The provider asked staff during supervision if they had any none work related issues that they would like to discuss as well as accommodating staff with different shift patterns to fit in with other commitments. Supporting the staff to maintain a work life balance.
Governance, management and sustainability
The home manager completed a manager’s report to the provider. We were able to review the report for August 2024 which had been completed by the new manager but were not assured that this had been happening prior to the new manager supporting at the service. As part of this assessment, we were not given an overview of all of the audits carried out at the service. The provider told us that they had been visiting the home and completing their own audits, we asked to see these, but these had not been shared with us when we sent the draft report. Therefore, we were not able to review these documents or be assured by the governance processed in place at the service.
The provider failed to have effective audits in place to be able to recognise and act on issues within the home. There have been continued breaches in relation to governance where we have identified new issues within the home that have not been identified prior to the assessment. For example, the provider had not identified that they had not been following their own risk assessments for disposing of waste when maintenance work had been carried out at the service. There had been a CQC assessment visit on 26 August 2024, this was a Tuesday following a bank holiday. Wood and other waste materials had been left against the side of the building blocking a fire door causing a fire hazard. Any Actions taken are often responsive to areas of improvement identified CQC. The new manager had recognised that there was a lack of suitable governance and oversight at the service. They were starting to put systems and processes in place. However, these were not yet fully embedded.

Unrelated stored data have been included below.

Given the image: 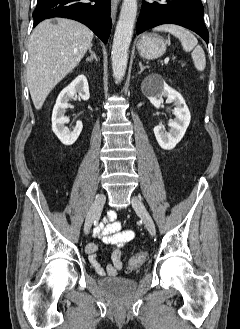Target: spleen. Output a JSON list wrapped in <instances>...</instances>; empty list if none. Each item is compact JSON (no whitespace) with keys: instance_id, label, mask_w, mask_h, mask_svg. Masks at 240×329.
<instances>
[{"instance_id":"obj_1","label":"spleen","mask_w":240,"mask_h":329,"mask_svg":"<svg viewBox=\"0 0 240 329\" xmlns=\"http://www.w3.org/2000/svg\"><path fill=\"white\" fill-rule=\"evenodd\" d=\"M154 31H161V32H169L172 35L176 36L180 42L181 45L186 52L191 53V57L193 59L195 68L198 71H203L206 66V58L204 50L200 45H198V41L196 37L187 29L174 25V24H164L160 25L153 29Z\"/></svg>"}]
</instances>
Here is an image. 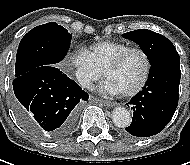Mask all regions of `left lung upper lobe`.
<instances>
[{"mask_svg": "<svg viewBox=\"0 0 190 165\" xmlns=\"http://www.w3.org/2000/svg\"><path fill=\"white\" fill-rule=\"evenodd\" d=\"M122 36L137 43L147 55L150 64L164 57L178 54L171 41L163 35L147 29L127 32Z\"/></svg>", "mask_w": 190, "mask_h": 165, "instance_id": "5c2ea615", "label": "left lung upper lobe"}]
</instances>
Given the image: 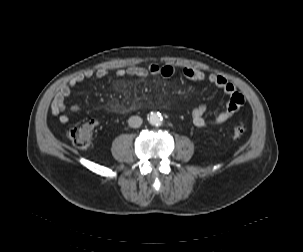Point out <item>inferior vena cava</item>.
<instances>
[{"label":"inferior vena cava","instance_id":"1","mask_svg":"<svg viewBox=\"0 0 303 252\" xmlns=\"http://www.w3.org/2000/svg\"><path fill=\"white\" fill-rule=\"evenodd\" d=\"M143 120L141 117L139 116H131L129 119H128V125L131 127V128H138L141 126Z\"/></svg>","mask_w":303,"mask_h":252}]
</instances>
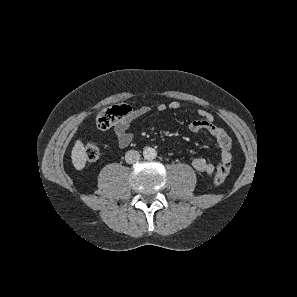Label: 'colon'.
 Returning a JSON list of instances; mask_svg holds the SVG:
<instances>
[{"mask_svg":"<svg viewBox=\"0 0 297 297\" xmlns=\"http://www.w3.org/2000/svg\"><path fill=\"white\" fill-rule=\"evenodd\" d=\"M131 107L126 104L115 105L99 112L96 124L101 130L110 129L118 120L128 116L131 113ZM86 159L95 161L98 159L100 151L96 144L87 143L84 147ZM231 164L227 161H221L218 164L217 172L213 182L216 186L222 184L230 172Z\"/></svg>","mask_w":297,"mask_h":297,"instance_id":"colon-1","label":"colon"}]
</instances>
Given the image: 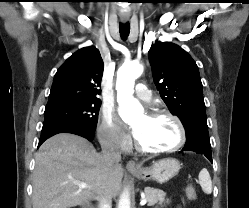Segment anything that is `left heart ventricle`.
Returning a JSON list of instances; mask_svg holds the SVG:
<instances>
[{
  "label": "left heart ventricle",
  "instance_id": "obj_1",
  "mask_svg": "<svg viewBox=\"0 0 249 208\" xmlns=\"http://www.w3.org/2000/svg\"><path fill=\"white\" fill-rule=\"evenodd\" d=\"M139 130V143L148 149H167L179 141V129L176 123L168 117H150L143 115L134 123Z\"/></svg>",
  "mask_w": 249,
  "mask_h": 208
}]
</instances>
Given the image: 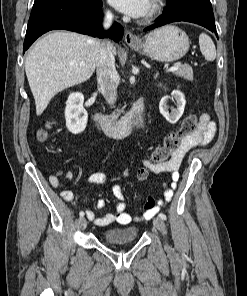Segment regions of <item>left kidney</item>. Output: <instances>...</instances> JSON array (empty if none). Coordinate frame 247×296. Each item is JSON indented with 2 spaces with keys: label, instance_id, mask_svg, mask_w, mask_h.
Segmentation results:
<instances>
[{
  "label": "left kidney",
  "instance_id": "obj_1",
  "mask_svg": "<svg viewBox=\"0 0 247 296\" xmlns=\"http://www.w3.org/2000/svg\"><path fill=\"white\" fill-rule=\"evenodd\" d=\"M170 97L165 96L161 99L159 103V110L163 117L171 124H175L183 115L185 109V96L179 90L174 91L172 93V100L175 99L177 108H170L171 112H169V101Z\"/></svg>",
  "mask_w": 247,
  "mask_h": 296
}]
</instances>
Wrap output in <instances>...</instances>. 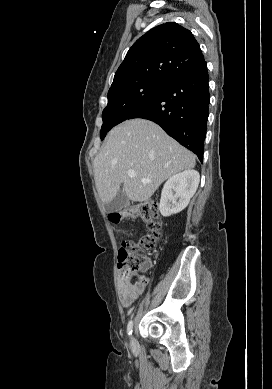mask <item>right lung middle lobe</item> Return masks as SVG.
Listing matches in <instances>:
<instances>
[{
	"instance_id": "dd1d6c3e",
	"label": "right lung middle lobe",
	"mask_w": 272,
	"mask_h": 389,
	"mask_svg": "<svg viewBox=\"0 0 272 389\" xmlns=\"http://www.w3.org/2000/svg\"><path fill=\"white\" fill-rule=\"evenodd\" d=\"M165 82L142 80L109 90L108 105L102 113L101 140L114 126L125 121L132 112L156 95Z\"/></svg>"
}]
</instances>
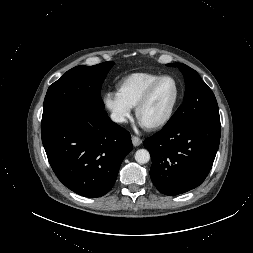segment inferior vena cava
Masks as SVG:
<instances>
[{"instance_id":"obj_1","label":"inferior vena cava","mask_w":253,"mask_h":253,"mask_svg":"<svg viewBox=\"0 0 253 253\" xmlns=\"http://www.w3.org/2000/svg\"><path fill=\"white\" fill-rule=\"evenodd\" d=\"M111 120L114 121V122H124L125 121V118L120 115V114H117V113H112L111 114Z\"/></svg>"}]
</instances>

Partnerships and communities
The service did not always work seamlessly to support people when sharing information. We found people who had not received their mental health medication for prolonged periods of time. The provider had not taken action when changes had been made to a person’s care.

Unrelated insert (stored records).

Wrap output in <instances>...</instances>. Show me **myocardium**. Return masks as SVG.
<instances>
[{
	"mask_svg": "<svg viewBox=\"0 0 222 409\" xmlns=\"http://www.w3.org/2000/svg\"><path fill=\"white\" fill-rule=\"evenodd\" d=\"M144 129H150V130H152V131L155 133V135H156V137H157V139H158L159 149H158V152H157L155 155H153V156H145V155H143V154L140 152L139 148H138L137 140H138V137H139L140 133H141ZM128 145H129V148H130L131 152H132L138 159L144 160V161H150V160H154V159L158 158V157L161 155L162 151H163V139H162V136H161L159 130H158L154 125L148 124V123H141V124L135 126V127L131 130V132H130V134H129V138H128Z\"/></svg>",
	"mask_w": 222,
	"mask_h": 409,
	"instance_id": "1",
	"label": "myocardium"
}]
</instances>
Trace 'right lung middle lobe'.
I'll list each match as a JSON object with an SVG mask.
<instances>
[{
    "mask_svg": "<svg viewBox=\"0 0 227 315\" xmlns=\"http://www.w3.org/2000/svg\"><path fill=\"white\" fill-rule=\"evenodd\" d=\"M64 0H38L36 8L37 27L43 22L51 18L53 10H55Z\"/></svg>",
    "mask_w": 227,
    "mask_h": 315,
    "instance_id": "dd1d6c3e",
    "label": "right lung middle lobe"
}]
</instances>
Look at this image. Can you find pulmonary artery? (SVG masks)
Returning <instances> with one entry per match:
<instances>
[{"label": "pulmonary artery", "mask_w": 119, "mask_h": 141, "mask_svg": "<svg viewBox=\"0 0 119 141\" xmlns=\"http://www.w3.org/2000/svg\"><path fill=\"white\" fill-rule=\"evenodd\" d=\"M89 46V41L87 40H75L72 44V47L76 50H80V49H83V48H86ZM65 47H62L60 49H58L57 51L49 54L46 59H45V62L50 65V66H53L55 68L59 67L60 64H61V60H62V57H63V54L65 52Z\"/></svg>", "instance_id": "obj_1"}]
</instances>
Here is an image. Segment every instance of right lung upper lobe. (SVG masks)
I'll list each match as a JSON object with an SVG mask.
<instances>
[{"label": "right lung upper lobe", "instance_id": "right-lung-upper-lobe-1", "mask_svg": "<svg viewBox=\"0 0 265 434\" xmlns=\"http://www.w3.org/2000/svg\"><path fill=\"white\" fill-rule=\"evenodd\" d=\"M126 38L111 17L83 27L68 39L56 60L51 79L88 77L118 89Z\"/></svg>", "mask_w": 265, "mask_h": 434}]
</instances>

The manager told us they were working to improve relationships with health care professionals but that this was not yet fully effective, and they were continuing to act in order to support this being embedded.
We spoke with health care professionals who said communication was not always effective. They said that they had called the service asking for a person they were going to support with wound care to be on their bed when they arrived. However, this had not happened.

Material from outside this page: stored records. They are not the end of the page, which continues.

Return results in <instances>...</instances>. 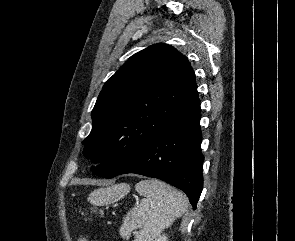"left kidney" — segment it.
Instances as JSON below:
<instances>
[{"mask_svg": "<svg viewBox=\"0 0 295 241\" xmlns=\"http://www.w3.org/2000/svg\"><path fill=\"white\" fill-rule=\"evenodd\" d=\"M155 241H168L167 237L166 236H159L158 239H155Z\"/></svg>", "mask_w": 295, "mask_h": 241, "instance_id": "5707ae66", "label": "left kidney"}]
</instances>
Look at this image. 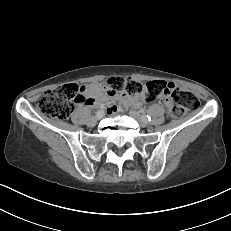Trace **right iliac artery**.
<instances>
[{
	"mask_svg": "<svg viewBox=\"0 0 231 231\" xmlns=\"http://www.w3.org/2000/svg\"><path fill=\"white\" fill-rule=\"evenodd\" d=\"M100 112H103L102 110L98 111L96 115H98Z\"/></svg>",
	"mask_w": 231,
	"mask_h": 231,
	"instance_id": "obj_1",
	"label": "right iliac artery"
}]
</instances>
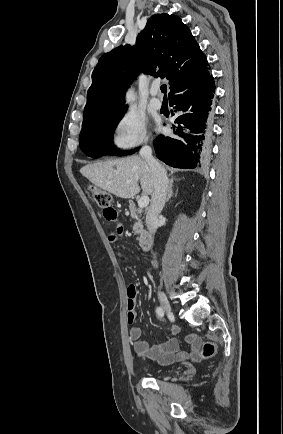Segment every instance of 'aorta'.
I'll use <instances>...</instances> for the list:
<instances>
[{
	"instance_id": "762f6f07",
	"label": "aorta",
	"mask_w": 283,
	"mask_h": 434,
	"mask_svg": "<svg viewBox=\"0 0 283 434\" xmlns=\"http://www.w3.org/2000/svg\"><path fill=\"white\" fill-rule=\"evenodd\" d=\"M134 100V93L133 91H128L126 94V102L131 103Z\"/></svg>"
}]
</instances>
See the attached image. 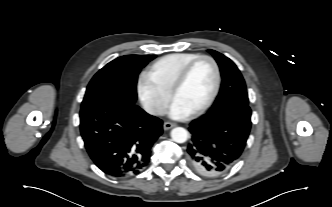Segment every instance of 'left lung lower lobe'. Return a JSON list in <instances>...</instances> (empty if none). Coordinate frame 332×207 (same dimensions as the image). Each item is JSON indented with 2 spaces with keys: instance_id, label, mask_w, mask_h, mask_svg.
<instances>
[{
  "instance_id": "0a47b994",
  "label": "left lung lower lobe",
  "mask_w": 332,
  "mask_h": 207,
  "mask_svg": "<svg viewBox=\"0 0 332 207\" xmlns=\"http://www.w3.org/2000/svg\"><path fill=\"white\" fill-rule=\"evenodd\" d=\"M251 129V109L230 104L190 123L187 147L191 167L203 176L215 177L229 170L240 158Z\"/></svg>"
}]
</instances>
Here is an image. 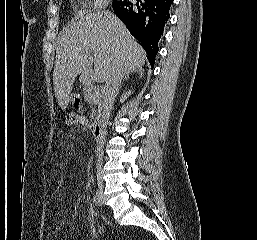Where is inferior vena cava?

The manager was implementing new ways of working to improve information sharing these were yet to be fully embedded at the service.
Learning, improvement and innovation
The manager had identified that the services approach to lessons learned was not robust because processes used by former managers were not effective. They were implementing a new approach where staff would complete a lesson learned form. We did not find anything innovative at the service. This had been reported on in past CQC reports, but no action had been taken by the provider.
We found that when incidents had happened in the last month, although lessons learnt had been looked at the root cause analysis was not effective. For example, where a person had been involved in an incident when being hoisted the manager had recognised that staff needed manual handling training. However, they had not considered the person’s distress during the incident and what could have been done to reduce this.